Items from a data source:

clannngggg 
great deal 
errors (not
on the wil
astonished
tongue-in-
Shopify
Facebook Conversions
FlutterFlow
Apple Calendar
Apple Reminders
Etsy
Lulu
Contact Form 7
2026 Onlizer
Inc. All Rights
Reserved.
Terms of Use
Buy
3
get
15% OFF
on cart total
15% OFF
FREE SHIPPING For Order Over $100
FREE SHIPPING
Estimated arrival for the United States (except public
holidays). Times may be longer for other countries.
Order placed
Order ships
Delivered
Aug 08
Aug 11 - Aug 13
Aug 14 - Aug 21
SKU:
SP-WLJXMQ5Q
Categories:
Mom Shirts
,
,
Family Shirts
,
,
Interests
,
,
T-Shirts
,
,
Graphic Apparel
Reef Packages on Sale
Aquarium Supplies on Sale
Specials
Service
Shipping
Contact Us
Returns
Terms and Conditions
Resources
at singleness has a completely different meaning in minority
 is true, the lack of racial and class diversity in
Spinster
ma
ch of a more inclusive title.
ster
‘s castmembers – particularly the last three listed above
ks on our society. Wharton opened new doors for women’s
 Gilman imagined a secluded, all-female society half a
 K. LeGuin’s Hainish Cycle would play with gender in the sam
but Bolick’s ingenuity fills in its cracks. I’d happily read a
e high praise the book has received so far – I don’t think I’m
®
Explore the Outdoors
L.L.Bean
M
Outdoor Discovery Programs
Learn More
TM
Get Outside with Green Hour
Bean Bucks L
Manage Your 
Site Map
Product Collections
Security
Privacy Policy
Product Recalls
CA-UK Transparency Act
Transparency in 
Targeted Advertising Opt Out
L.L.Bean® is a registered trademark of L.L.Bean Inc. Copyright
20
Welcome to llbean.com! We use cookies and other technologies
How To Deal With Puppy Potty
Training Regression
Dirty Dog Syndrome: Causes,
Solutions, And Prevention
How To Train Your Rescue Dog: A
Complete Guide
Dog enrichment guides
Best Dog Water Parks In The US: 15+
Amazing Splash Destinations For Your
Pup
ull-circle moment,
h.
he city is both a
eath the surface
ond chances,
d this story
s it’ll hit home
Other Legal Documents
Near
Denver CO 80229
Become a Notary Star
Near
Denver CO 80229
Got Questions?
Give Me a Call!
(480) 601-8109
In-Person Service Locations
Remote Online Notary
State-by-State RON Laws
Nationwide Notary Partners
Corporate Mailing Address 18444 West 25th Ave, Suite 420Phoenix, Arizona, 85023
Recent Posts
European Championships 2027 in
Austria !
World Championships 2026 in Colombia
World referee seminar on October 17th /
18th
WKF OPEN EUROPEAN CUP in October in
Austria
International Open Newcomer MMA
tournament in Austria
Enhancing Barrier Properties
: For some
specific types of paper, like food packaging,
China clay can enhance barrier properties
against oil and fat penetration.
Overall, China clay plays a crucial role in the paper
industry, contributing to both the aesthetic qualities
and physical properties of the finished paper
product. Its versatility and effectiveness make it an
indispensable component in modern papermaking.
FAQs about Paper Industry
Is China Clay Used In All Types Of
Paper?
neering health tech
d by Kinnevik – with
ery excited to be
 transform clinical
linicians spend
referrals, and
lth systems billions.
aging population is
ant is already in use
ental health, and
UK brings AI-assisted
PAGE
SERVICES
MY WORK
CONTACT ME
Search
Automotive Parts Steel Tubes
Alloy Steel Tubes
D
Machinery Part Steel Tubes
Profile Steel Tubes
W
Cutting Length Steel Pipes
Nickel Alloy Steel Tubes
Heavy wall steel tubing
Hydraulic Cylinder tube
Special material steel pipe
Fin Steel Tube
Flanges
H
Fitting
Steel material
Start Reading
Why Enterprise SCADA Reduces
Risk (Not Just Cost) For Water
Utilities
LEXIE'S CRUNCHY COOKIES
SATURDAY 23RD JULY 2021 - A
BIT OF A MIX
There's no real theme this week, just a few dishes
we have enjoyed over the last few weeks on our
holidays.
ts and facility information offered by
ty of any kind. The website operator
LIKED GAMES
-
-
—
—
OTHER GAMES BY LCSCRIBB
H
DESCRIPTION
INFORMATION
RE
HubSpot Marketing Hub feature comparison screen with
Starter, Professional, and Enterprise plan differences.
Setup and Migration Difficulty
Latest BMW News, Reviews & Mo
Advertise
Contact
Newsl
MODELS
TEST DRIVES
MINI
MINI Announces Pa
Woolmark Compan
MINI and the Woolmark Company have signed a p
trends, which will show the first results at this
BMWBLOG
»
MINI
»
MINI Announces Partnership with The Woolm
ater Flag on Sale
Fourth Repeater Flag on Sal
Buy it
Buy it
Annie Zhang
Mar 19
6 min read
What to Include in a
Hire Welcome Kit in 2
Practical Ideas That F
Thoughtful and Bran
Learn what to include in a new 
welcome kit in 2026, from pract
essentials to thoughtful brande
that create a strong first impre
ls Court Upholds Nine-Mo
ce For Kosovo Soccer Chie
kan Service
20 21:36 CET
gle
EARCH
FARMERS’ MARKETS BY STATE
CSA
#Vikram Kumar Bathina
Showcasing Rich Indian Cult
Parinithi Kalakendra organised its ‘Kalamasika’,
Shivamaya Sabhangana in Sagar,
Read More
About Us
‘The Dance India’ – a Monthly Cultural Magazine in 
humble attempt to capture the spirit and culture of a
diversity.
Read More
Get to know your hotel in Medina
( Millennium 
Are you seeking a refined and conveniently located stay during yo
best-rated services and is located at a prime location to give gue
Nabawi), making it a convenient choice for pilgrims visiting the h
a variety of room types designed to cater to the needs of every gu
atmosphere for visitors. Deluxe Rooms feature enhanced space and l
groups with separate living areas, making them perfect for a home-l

- DESCRIPTION OF THE TASK -
From the entries above, return exactly the line containing "K. LeGuin’s Hainish", the line containing "Privacy Policy", and all lines between, and nothing else.

- THE ANSWER -
 K. LeGuin’s Hainish Cycle would play with gender in the sam
but Bolick’s ingenuity fills in its cracks. I’d happily read a
e high praise the book has received so far – I don’t think I’m
®
Explore the Outdoors
L.L.Bean
M
Outdoor Discovery Programs
Learn More
TM
Get Outside with Green Hour
Bean Bucks L
Manage Your 
Site Map
Product Collections
Security
Privacy Policy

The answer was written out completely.